Based on the tephra beds described above and comparing them with the stratigraphy in the stratotype of the Shimosa Group, the Jizodo (deposited in MIS 11), Yabu (MIS 9), Kamiizumi (MIS 7e), and Kioroshi (MIS 5e) formations were identified in the core GS-UR-1. Of these, the Yabu, Kamiizumi, and Kioroshi formations can be divided into lower and upper parts, respectively, with bay ravinement surfaces. While the lower parts are composed mainly of fluvial gravels and mud containing plant rootlets, the upper parts consist of inner-bay sediments with abundant marine microfossils. Such facies stacking patterns suggest a rising sea level and transgression during each interglacial period.

Benthic and planktic foraminiferal assemblages were also analysed for core GS-UR-1 (Kaneko et al. 2018). In that study, a maximum of 20 g sediment was sampled from 98 levels covering almost the entire span of Jizodo, Yabu, Kamiizumi, and Kioroshi formations. The sediments were disaggregated by boiling and then washed with a sieve with a mesh size of 0.074 mm. For specular examination, the residue was divided so that the foraminifera population reached 200, and individuals larger than 0.125 mm were selected for identification.
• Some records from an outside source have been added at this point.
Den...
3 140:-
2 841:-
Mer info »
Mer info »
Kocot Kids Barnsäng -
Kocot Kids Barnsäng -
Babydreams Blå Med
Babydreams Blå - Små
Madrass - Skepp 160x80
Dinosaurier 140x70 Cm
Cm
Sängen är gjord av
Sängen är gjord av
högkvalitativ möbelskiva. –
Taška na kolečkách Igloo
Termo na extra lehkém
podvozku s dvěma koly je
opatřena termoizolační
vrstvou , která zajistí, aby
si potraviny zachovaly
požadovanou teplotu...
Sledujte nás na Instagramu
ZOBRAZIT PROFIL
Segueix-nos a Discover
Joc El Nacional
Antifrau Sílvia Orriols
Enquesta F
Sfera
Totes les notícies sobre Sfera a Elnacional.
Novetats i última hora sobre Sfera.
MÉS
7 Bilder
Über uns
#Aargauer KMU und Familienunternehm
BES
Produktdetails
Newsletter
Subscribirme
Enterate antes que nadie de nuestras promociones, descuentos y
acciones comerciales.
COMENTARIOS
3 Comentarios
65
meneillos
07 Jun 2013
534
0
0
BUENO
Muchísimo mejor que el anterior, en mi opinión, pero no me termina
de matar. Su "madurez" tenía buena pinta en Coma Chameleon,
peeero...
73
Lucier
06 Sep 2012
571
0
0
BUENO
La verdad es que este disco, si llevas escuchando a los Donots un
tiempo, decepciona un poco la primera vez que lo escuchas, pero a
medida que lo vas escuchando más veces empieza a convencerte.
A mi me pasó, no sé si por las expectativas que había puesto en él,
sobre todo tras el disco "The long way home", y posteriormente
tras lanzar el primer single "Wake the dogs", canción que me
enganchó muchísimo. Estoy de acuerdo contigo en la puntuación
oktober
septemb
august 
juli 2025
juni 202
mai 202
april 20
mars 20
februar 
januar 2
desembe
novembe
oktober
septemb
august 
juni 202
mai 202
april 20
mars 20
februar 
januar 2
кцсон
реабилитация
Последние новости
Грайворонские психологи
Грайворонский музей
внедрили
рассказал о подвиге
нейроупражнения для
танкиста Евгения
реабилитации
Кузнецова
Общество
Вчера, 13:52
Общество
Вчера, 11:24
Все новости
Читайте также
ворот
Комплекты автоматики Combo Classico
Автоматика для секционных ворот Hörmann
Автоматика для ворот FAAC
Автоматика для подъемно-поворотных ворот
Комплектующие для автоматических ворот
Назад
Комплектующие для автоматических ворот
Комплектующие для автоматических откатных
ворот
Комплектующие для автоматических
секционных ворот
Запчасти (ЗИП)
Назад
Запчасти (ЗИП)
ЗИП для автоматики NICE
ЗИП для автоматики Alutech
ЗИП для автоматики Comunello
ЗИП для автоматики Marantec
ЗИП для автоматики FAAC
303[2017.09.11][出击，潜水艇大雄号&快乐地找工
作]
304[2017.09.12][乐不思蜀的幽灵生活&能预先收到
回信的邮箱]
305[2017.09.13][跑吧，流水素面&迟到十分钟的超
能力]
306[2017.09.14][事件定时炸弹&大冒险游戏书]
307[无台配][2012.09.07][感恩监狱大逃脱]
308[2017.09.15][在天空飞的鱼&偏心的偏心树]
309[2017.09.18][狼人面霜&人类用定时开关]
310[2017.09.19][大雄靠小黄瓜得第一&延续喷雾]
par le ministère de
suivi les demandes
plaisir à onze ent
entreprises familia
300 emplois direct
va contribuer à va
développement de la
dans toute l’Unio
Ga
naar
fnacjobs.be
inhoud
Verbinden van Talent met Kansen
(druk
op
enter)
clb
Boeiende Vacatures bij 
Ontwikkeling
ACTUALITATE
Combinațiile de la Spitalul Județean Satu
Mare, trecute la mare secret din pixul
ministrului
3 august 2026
Although a few foraminifers were detected from the lower part of the Kioroshi Formation and none from the lower parts of the Kamiizumi or Yabu formations, the marine bed above the bay ravinement surface of each formation yielded enough benthic foraminiferal fossils for palaeoenvironmental analysis, whereas the number of planktic foraminifera was less than 20 individuals/g at maximum, probably due to the shallow inner-bay environments.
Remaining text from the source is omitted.